|5/8/18 Maple Leaf neighborhood|
The small house directly across the street from ours is probably a simple Craftsman of the same era as our own. In the three decades that we’ve lived here, we’ve seen several couples move in, start a family, and then move out when they realize they’ve outgrown it after one or two children. I sympathize with young families who want to stay in the city but eventually have to move to the ‘burbs to find houses that are both affordable and large enough. (It’s a growing problem in these parts, where the Seattle Times just reported that the cost of living is now worse than the traffic.) The family that lives there now just had their second child, and I’m wondering how long they will be there.
I sketched this from our upstairs bedroom window, where the high vantage point gives me an especially difficult perspective challenge. I took on this same view six years ago (at right) when I was just starting to slay the architectural nemesis. I ended that blog post with this: “Let’s just call this a baseline against which I’ll evaluate my progress.” I hope you can see that I’ve progressed (the trees and shrubs have grown, too!), but I’m not sure it was any easier now than it was then. Practice may have made my results better, but it hasn’t necessarily made the process less challenging.

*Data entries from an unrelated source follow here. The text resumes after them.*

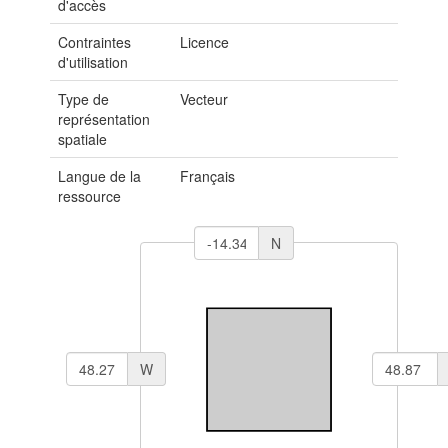
d'accès
Contraintes
Licence
d'utilisation
Type de
Vecteur
représentation
spatiale
Langue de la
Français
ressource
N
W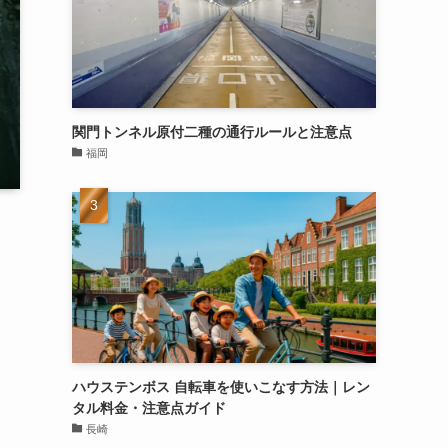
関門トンネル原付二種の通行ルールと注意点
福岡
ハウステンボス 自転車を使いこなす方法｜レン
タル料金・注意点ガイド
長崎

Rereading that post from 2012 reminded me that I’ve declared several sketching nemeses over time. First it was architecture; then it was cars; and then trees. The only way to conquer any nemesis is to simply practice regularly (avoidance never works; I’ve tried that, too), and I’ve made that effort with both cars and trees. Until I started my current series on neighborhood architectural styles, architecture as subject matter just hasn’t engaged my attention enough to get the practice I need. I’m happy that I finally found an entryway to work on slaying this long-standing nemesis at last.